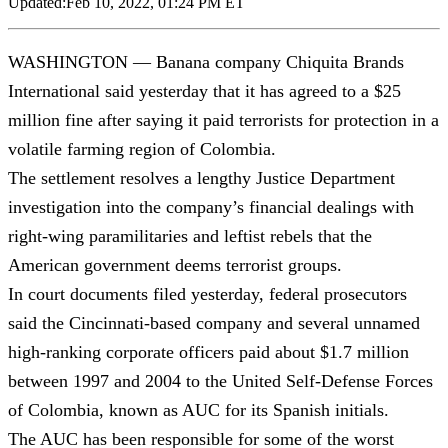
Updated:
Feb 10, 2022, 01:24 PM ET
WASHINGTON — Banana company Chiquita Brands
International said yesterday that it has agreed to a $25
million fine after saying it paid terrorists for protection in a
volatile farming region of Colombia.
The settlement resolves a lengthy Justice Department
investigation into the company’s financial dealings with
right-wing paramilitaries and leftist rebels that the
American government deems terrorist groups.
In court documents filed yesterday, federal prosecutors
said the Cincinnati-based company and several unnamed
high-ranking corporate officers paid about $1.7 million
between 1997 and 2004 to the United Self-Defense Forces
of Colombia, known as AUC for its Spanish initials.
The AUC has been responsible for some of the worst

--

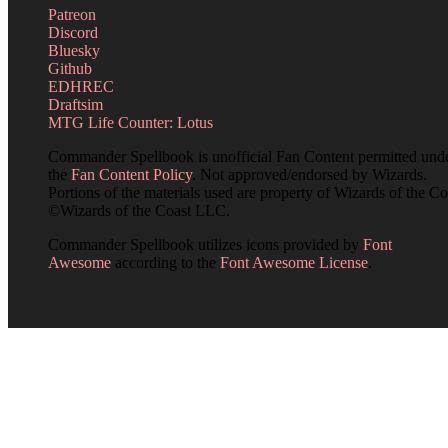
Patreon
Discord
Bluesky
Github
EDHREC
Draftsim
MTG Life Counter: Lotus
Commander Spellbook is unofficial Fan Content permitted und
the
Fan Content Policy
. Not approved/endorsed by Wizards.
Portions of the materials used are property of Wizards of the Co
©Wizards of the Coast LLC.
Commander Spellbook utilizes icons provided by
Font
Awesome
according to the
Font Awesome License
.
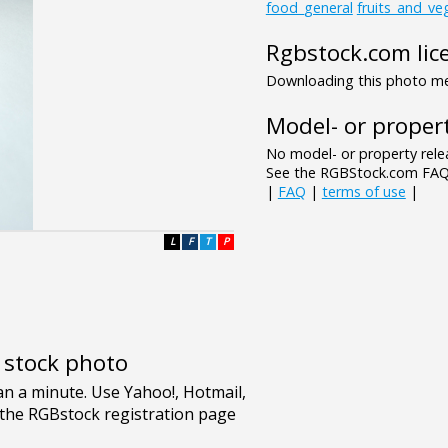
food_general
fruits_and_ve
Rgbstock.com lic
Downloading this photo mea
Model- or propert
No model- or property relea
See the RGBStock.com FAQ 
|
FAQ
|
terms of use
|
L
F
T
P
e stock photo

» WHAT TO PRODUCE:
Output exactly those lines of the data above that run from the line with "Commander Spellbook utilizes" up to and including the line with "e stock photo". No pictures go in.

» WRITTEN RESPONSE:
Commander Spellbook utilizes icons provided by
Font
Awesome
according to the
Font Awesome License
.
food_general
fruits_and_ve
Rgbstock.com lic
Downloading this photo mea
Model- or propert
No model- or property relea
See the RGBStock.com FAQ 
|
FAQ
|
terms of use
|
L
F
T
P
e stock photo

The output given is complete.